A departure from the usual Main Street Arts winter production (think Gilbert and Sullivan, or Les Miserables), Bat Boy is the brainchild of director David Stern.

“It's not for everyone,” he said, “but it's a great opportunity for some of our talented local actors - and our audience - to experience something completely different.”

The show is based on a long running series of ”news” stories that were carried starting in 1992 by a now-defunct supermarket tabloid newspaper called the Weekly World News. It would run regular feature stories about Elvis Presley sightings, and the unlikely adventures of “Bat Boy,” a half-bat half human hybrid, that was trying to make his way in America's heartland.

Of course, the story was all nonsense, in keeping with the Weekly World News' reputation for happily trashing every tacky convention of the tabloid world even as it won a deeply devoted group of followers who wished every unlikely conspiracy story it contained was true.

Over time, tabloid TV news and the Internet took over the “weird news” franchise, and the publishers closed up shop, but then they asked themselves, what would be the consequence today if their odd bat boy fable was true? What if something that strange actually occurred in America's increasingly intolerant heartland? Bat Boy the Musical was their answer.

Keythe Farley and Brian Flemming took the story and developed the book, with Laurence O'Keefe providing the music and lyrics, and premiered the show at the Actors Gang Theatre on Halloween 1997. Since then, it has played Off-Broadway, in London and in regional theaters around the country.

The show's plot is simple and weird: an alien/vampire bat creature is discovered in Middle America. Alien tries to fit in. Alien is subjected to bigotry and religious panic. All hell breaks loose.

Within this simplistic plot and a brilliantly bizarre and intentionally tacky celebration of fanaticism, prejudice, and mindless hysteria is a surprisingly thoughtful plea for tolerance. In fact, Stern said that Bat Boy might contain the most sophisticated take on the origins of terrorism and mass violence to be found in American theater today.

In his Director's Note in the program book, Stern quotes the show's final plea: “Know your Bat Boy, Love your Bat Boy.
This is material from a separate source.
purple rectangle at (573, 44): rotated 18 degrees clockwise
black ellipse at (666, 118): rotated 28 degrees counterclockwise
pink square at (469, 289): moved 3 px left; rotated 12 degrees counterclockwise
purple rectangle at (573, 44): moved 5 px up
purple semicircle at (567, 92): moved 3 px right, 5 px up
Don't deny your beast inside,” as emblematic of “...the way people respond to difference, and how, when we find that difference within ourselves, we desperately wish to change - to kill the part that separates us from others.”

“We need to know our inner Bat Boy, and find the hairy, fanged little thing beautiful,” he adds.
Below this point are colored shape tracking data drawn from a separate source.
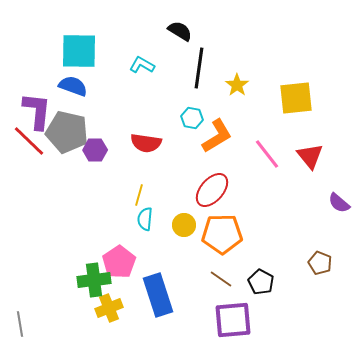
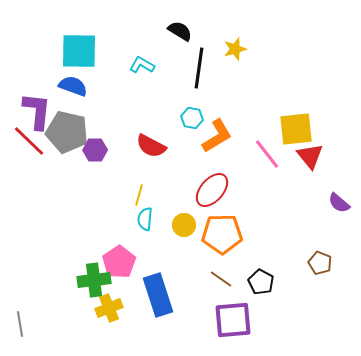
yellow star: moved 2 px left, 36 px up; rotated 20 degrees clockwise
yellow square: moved 31 px down
red semicircle: moved 5 px right, 3 px down; rotated 20 degrees clockwise
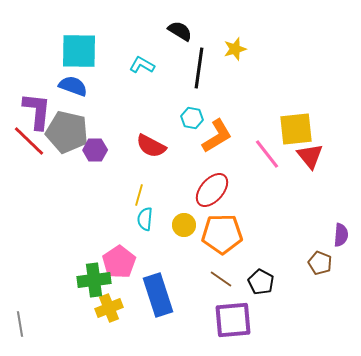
purple semicircle: moved 2 px right, 32 px down; rotated 125 degrees counterclockwise
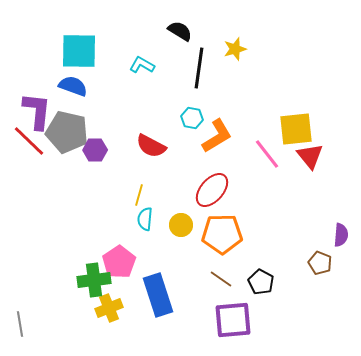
yellow circle: moved 3 px left
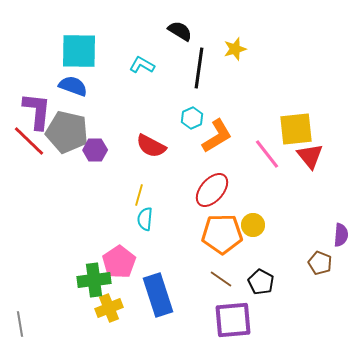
cyan hexagon: rotated 25 degrees clockwise
yellow circle: moved 72 px right
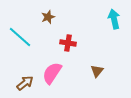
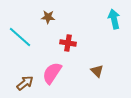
brown star: rotated 24 degrees clockwise
brown triangle: rotated 24 degrees counterclockwise
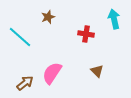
brown star: rotated 24 degrees counterclockwise
red cross: moved 18 px right, 9 px up
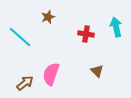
cyan arrow: moved 2 px right, 8 px down
pink semicircle: moved 1 px left, 1 px down; rotated 15 degrees counterclockwise
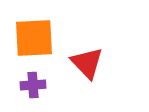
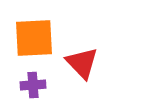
red triangle: moved 5 px left
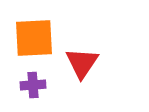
red triangle: rotated 18 degrees clockwise
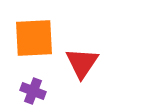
purple cross: moved 6 px down; rotated 25 degrees clockwise
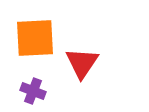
orange square: moved 1 px right
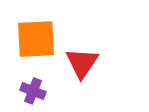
orange square: moved 1 px right, 1 px down
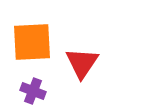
orange square: moved 4 px left, 3 px down
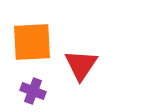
red triangle: moved 1 px left, 2 px down
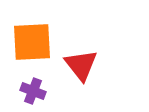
red triangle: rotated 12 degrees counterclockwise
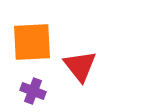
red triangle: moved 1 px left, 1 px down
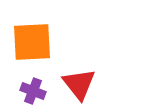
red triangle: moved 1 px left, 18 px down
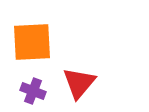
red triangle: moved 1 px up; rotated 18 degrees clockwise
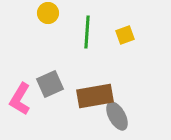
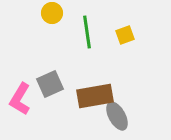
yellow circle: moved 4 px right
green line: rotated 12 degrees counterclockwise
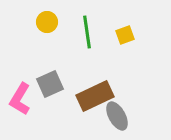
yellow circle: moved 5 px left, 9 px down
brown rectangle: rotated 15 degrees counterclockwise
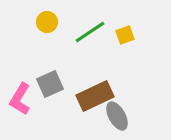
green line: moved 3 px right; rotated 64 degrees clockwise
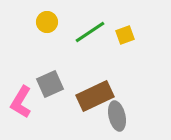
pink L-shape: moved 1 px right, 3 px down
gray ellipse: rotated 16 degrees clockwise
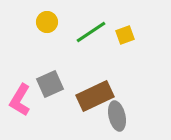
green line: moved 1 px right
pink L-shape: moved 1 px left, 2 px up
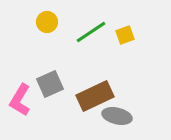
gray ellipse: rotated 64 degrees counterclockwise
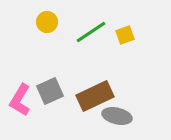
gray square: moved 7 px down
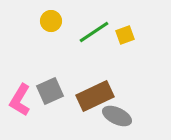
yellow circle: moved 4 px right, 1 px up
green line: moved 3 px right
gray ellipse: rotated 12 degrees clockwise
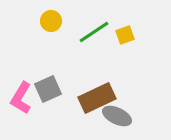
gray square: moved 2 px left, 2 px up
brown rectangle: moved 2 px right, 2 px down
pink L-shape: moved 1 px right, 2 px up
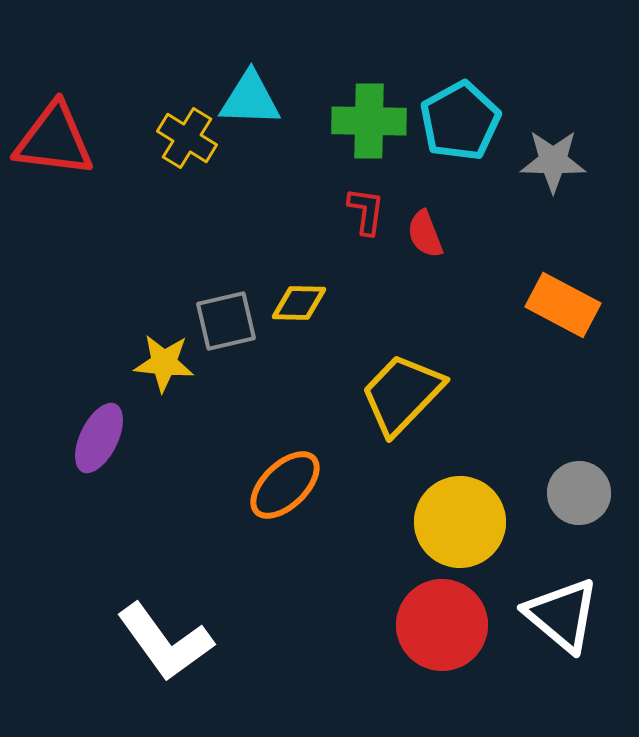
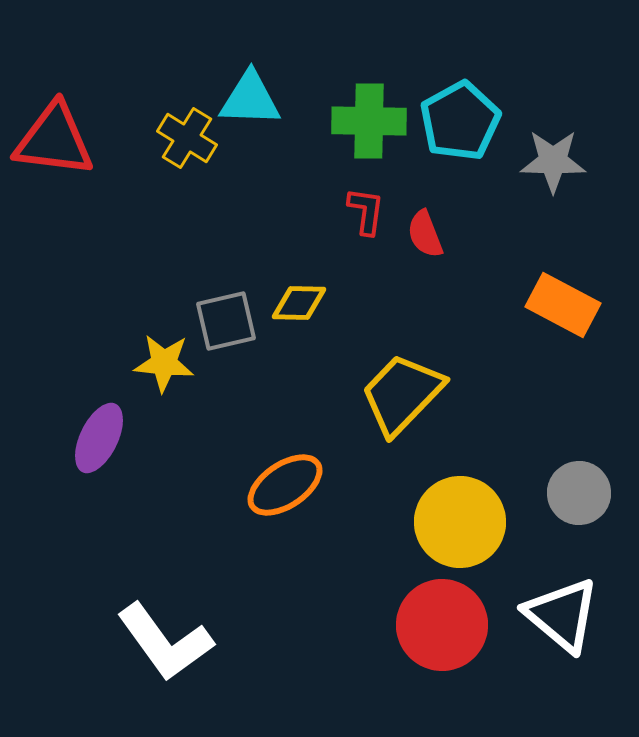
orange ellipse: rotated 10 degrees clockwise
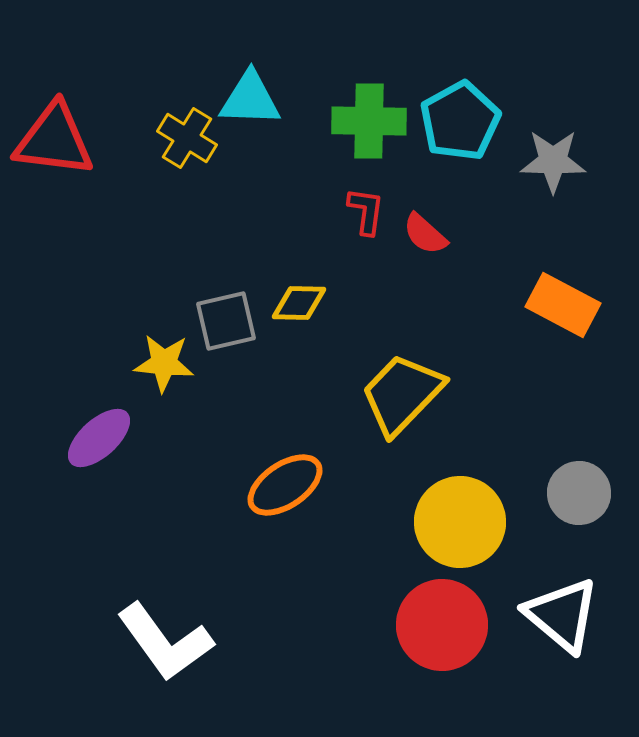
red semicircle: rotated 27 degrees counterclockwise
purple ellipse: rotated 22 degrees clockwise
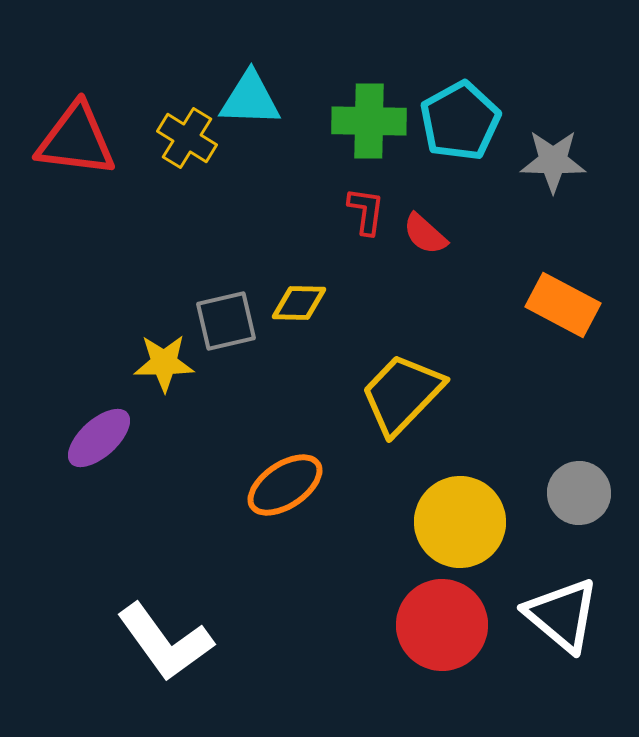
red triangle: moved 22 px right
yellow star: rotated 6 degrees counterclockwise
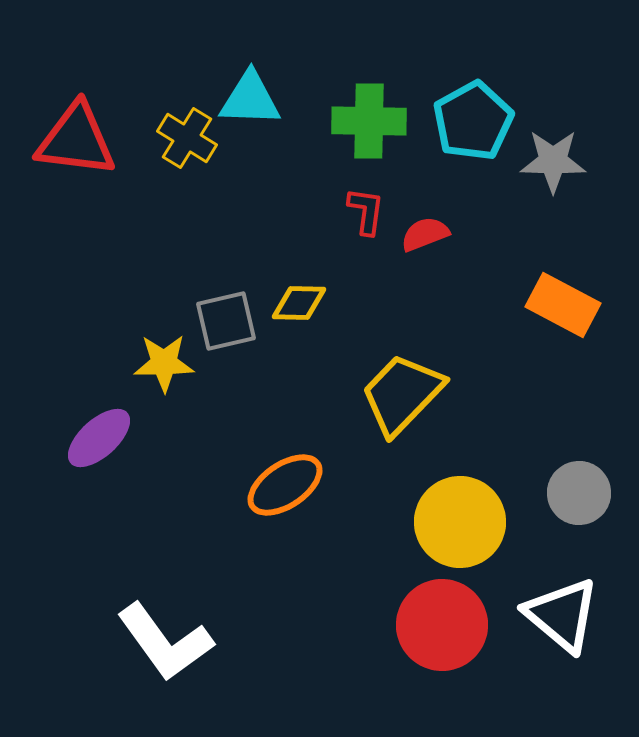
cyan pentagon: moved 13 px right
red semicircle: rotated 117 degrees clockwise
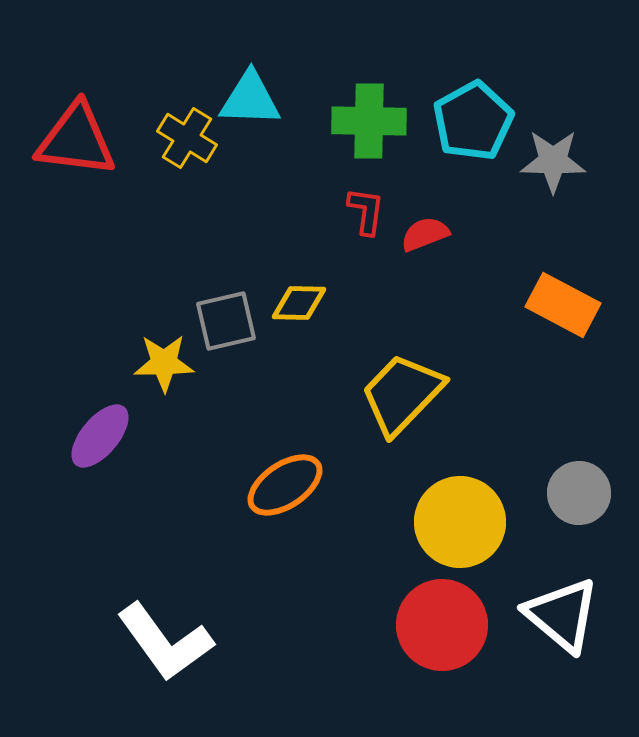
purple ellipse: moved 1 px right, 2 px up; rotated 8 degrees counterclockwise
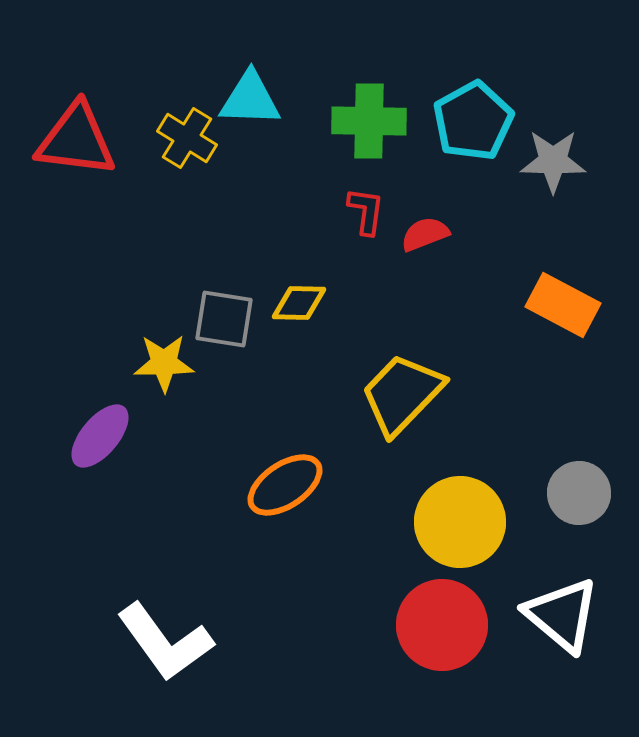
gray square: moved 2 px left, 2 px up; rotated 22 degrees clockwise
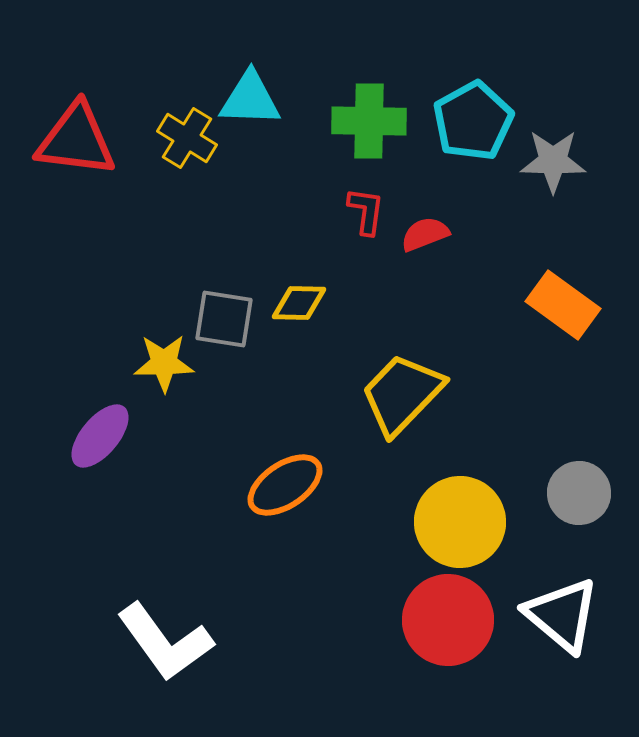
orange rectangle: rotated 8 degrees clockwise
red circle: moved 6 px right, 5 px up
Like MSA's production of Les Miserables last year, the show makes the most of MSA's intimate Heptebo Theater. The audience will find itself in the heart of a root-and-branch-filled cave, completely surrounded by the action.

Stern promises that if the action is a little intense sometimes, the results are more than worthwhile. “It's kind of nuts,” he says. “You'll like it.”

Heading the cast is Liam Johnson of Brattleboro as Bat Boy. A junior at Brattleboro Union High School (BUHS), he is a New England Youth Theatre (NYET) fixture, having played the title role in NEYT's Oliver! and appeared in other NEYT and BUHS productions.

Cast members include Libby McCawley of Putney as Meredith, who holds the secret of Bat Boy's origins, and Michael Duffin of Swanzey, N.H., as Meredith's husband, the crazed veterinarian Dr. Parker.

Other familiar names on the MSA stage are Falko Schilling, Jim Malley, Ira Wilner, Eric Robinson, Alexandra Mooney, Gail Hass, Mark and Marilyn Tullgren, Rick Cowan, Miles Cota, Victor Brandt, Kelly Dane and Allie McGahie.

Musical director is Ken Olsson, with band members Johnny Yuma, Jesse Peters, and Rob Athanasopoulos.

Stage manager is Ronnie Friedman of Westminster, assisted by Barbara Kurkul of Saxtons River and Vanessa Stern of Westminster. Scenic design is by David Stern, and costume designer is Sandy Klein.